Set down the line that has "第二步，為集團現有的製造實力增添品牌" and each line beneath it, through the last line of the entries, exactly and with no others.

-------- Records shown

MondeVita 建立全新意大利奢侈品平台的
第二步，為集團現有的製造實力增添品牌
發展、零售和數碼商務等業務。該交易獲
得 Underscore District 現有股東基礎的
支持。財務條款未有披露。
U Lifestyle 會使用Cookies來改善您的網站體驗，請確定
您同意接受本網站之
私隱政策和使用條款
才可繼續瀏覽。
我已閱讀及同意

----------------

**Your solution:**
第二步，為集團現有的製造實力增添品牌
發展、零售和數碼商務等業務。該交易獲
得 Underscore District 現有股東基礎的
支持。財務條款未有披露。
U Lifestyle 會使用Cookies來改善您的網站體驗，請確定
您同意接受本網站之
私隱政策和使用條款
才可繼續瀏覽。
我已閱讀及同意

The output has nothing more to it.